Una maldición de origen incierto advertía contra los tiempos interesantes, aquellos en los que nunca se sabe qué puede ocurrir y es posible cualquier cosa. Si el discurso de investidura de Rajoy marcara el tono del ciclo político que se abre, habría entonces que felicitarse. Se acabaron los excitantes y regresa, si alguna vez la hubo aquí, una concepción calmada –y ojalá también limitada– de la política. No ha habido sorpresas. Rajoy ha estado tal y como él gusta de presentarse. Un hombre predecible, poco amigo de sacar de la chistera conejos deslumbrantes. De forma pausada, sin notas sentimentales, ha expuesto un programa reformista en la economía. Que sea acertado es discutible, pero tiene coherencia, y eso es novedad dado el precedente. Rajoy está, digamos, en la antípoda de los iluminados que quieren cambiar el mundo. Aunque se limita en exceso al circunscribir el impulso reformista a lo económico. Más pronto que tarde, las circunstancias le obligarán a meterse en política.

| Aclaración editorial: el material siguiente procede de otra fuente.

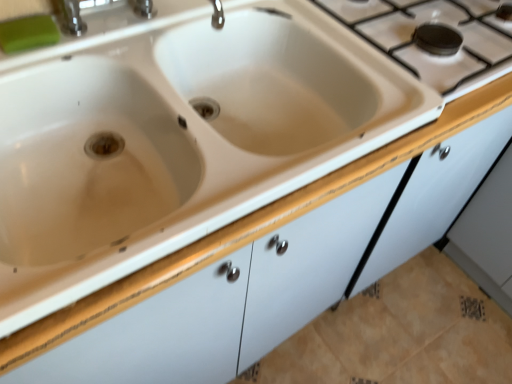 Question: Are white ceramic sink at center and white ceramic gas stove at upper right located far from each other?

Choices:
 (A) no
 (B) yes

Answer: (A)

Question: Is white ceramic sink at center wider than white ceramic gas stove at upper right?

Choices:
 (A) yes
 (B) no

Answer: (A)

Question: Can you confirm if white ceramic sink at center is taller than white ceramic gas stove at upper right?

Choices:
 (A) yes
 (B) no

Answer: (A)

Question: From a real-world perspective, is white ceramic sink at center under white ceramic gas stove at upper right?

Choices:
 (A) no
 (B) yes

Answer: (B)

Question: Is white ceramic sink at center further to camera compared to white ceramic gas stove at upper right?

Choices:
 (A) yes
 (B) no

Answer: (B)

Question: Considering the positions of white ceramic gas stove at upper right and white ceramic sink at center in the image, is white ceramic gas stove at upper right bigger or smaller than white ceramic sink at center?

Choices:
 (A) big
 (B) small

Answer: (B)

Question: Relative to white ceramic sink at center, is white ceramic gas stove at upper right in front or behind?

Choices:
 (A) front
 (B) behind

Answer: (B)

Question: From their relative heights in the image, would you say white ceramic gas stove at upper right is taller or shorter than white ceramic sink at center?

Choices:
 (A) short
 (B) tall

Answer: (A)

Question: From a real-world perspective, is white ceramic gas stove at upper right physically located above or below white ceramic sink at center?

Choices:
 (A) below
 (B) above

Answer: (B)

Question: Would you say white ceramic gas stove at upper right is inside or outside green rubber soap at upper left?

Choices:
 (A) inside
 (B) outside

Answer: (B)

Question: From the image's perspective, is white ceramic gas stove at upper right positioned above or below green rubber soap at upper left?

Choices:
 (A) below
 (B) above

Answer: (B)

Question: In the image, is white ceramic gas stove at upper right on the left side or the right side of green rubber soap at upper left?

Choices:
 (A) right
 (B) left

Answer: (A)

Question: Is white ceramic gas stove at upper right bigger or smaller than green rubber soap at upper left?

Choices:
 (A) big
 (B) small

Answer: (A)

Question: Visually, is white ceramic sink at center positioned to the left or to the right of white ceramic gas stove at upper right?

Choices:
 (A) right
 (B) left

Answer: (B)

Question: Is white ceramic sink at center wider or thinner than white ceramic gas stove at upper right?

Choices:
 (A) wide
 (B) thin

Answer: (A) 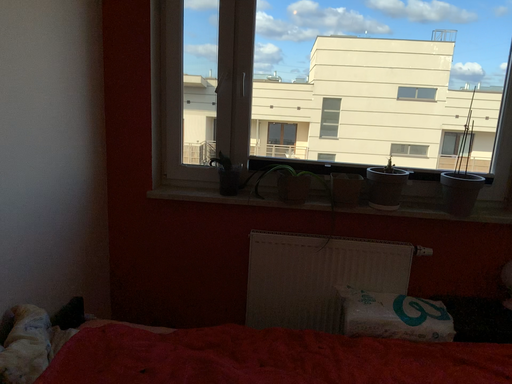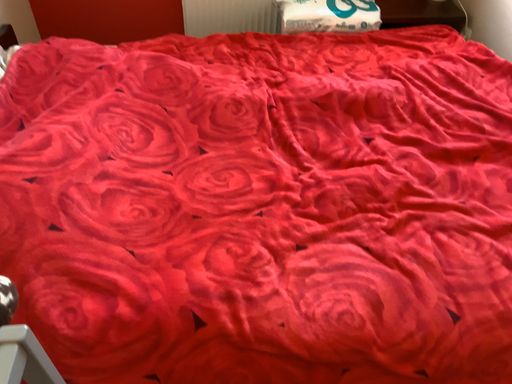 Question: Which way did the camera rotate in the video?

Choices:
 (A) rotated left
 (B) rotated right

Answer: (B) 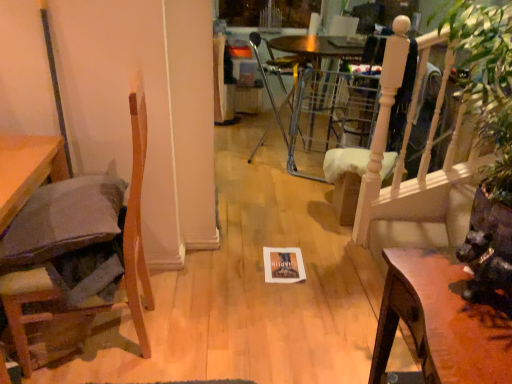 Question: In terms of height, does metallic silver chair at center, which is the first chair in right-to-left order, look taller or shorter compared to wooden chair at left, the 2th chair in the top-to-bottom sequence?

Choices:
 (A) tall
 (B) short

Answer: (B)

Question: Considering the relative positions of metallic silver chair at center, which appears as the first chair when viewed from the back, and wooden chair at left, which is counted as the 2th chair, starting from the right, in the image provided, is metallic silver chair at center, which appears as the first chair when viewed from the back, to the left or to the right of wooden chair at left, which is counted as the 2th chair, starting from the right,?

Choices:
 (A) left
 (B) right

Answer: (B)

Question: Considering the real-world distances, which object is closest to the gray fabric pillow at left?

Choices:
 (A) wooden chair at left, the 2th chair in the top-to-bottom sequence
 (B) metallic silver chair at center, positioned as the first chair in top-to-bottom order
 (C) wooden table at lower right

Answer: (A)

Question: Considering the real-world distances, which object is farthest from the wooden table at lower right?

Choices:
 (A) wooden chair at left, marked as the 1th chair in a left-to-right arrangement
 (B) gray fabric pillow at left
 (C) metallic silver chair at center, which is counted as the second chair, starting from the bottom

Answer: (C) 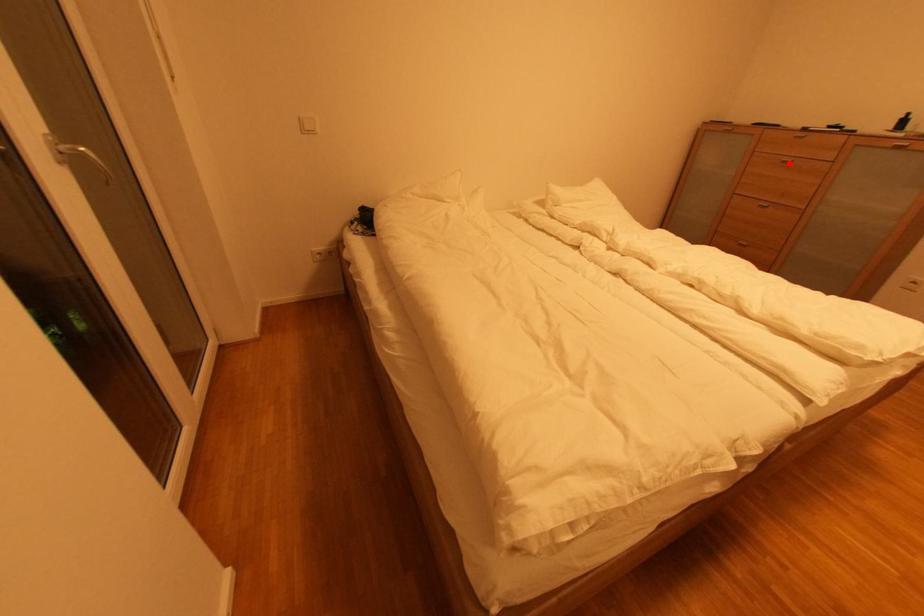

Casi tan predecibles como Rajoy han estado diversos grupos de la Cámara en sus críticas. Han repetido el estribillo de que ha sido ambiguo y no ha concretado. Tal vez querían que el de Pontevedra les atizara el equivalente a un catálogo de Ikea, con precios, medidas e instrucciones de montaje detallados. Igual deseaban un megadiscurso como aquellos en los que Fidel Castro explicaba el funcionamiento de la olla arrocera. Cierto, hay asuntos de los que no ha hablado, pero ha llegado a mentar cuestiones tan pedestres como la eliminación de los puentes festivos, que ha de ser lo más concreto que se ha dicho en una investidura desde Leovigildo. Por no hablar del anuncio de la recuperación del Ministerio de Agricultura, que ha provocado una euforia agropecuaria difícilmente comprensible en las filas de su grupo. Esperemos que no vaya por ahí el nuevo modelo de crecimiento.
Entre las promesas implícitas que ha formulado destaca una posición moral –"no habrá españoles buenos ni malos"– contraria al clima de confrontación generado por Zapatero; y una reafirmación de la igualdad de los españoles. Los nacionalistas han detectado un olor a "recentralización" que no les gusta. Vaya, no ha abonado el peaje semántico al que están –mal– acostumbrados y le han dado el primer aviso para que paguen otros. En fin, de atenerse Rajoy a su palabra de que no está ahí para cosechar aplausos sino para resolver problemas, podremos saludar la entrada del Gobierno de España en la edad adulta. Será aburrido y no despertará entusiasmos, pero la política volverá a consistir en idear remedios temporales para males recurrentes. Adiós a Peter Pan.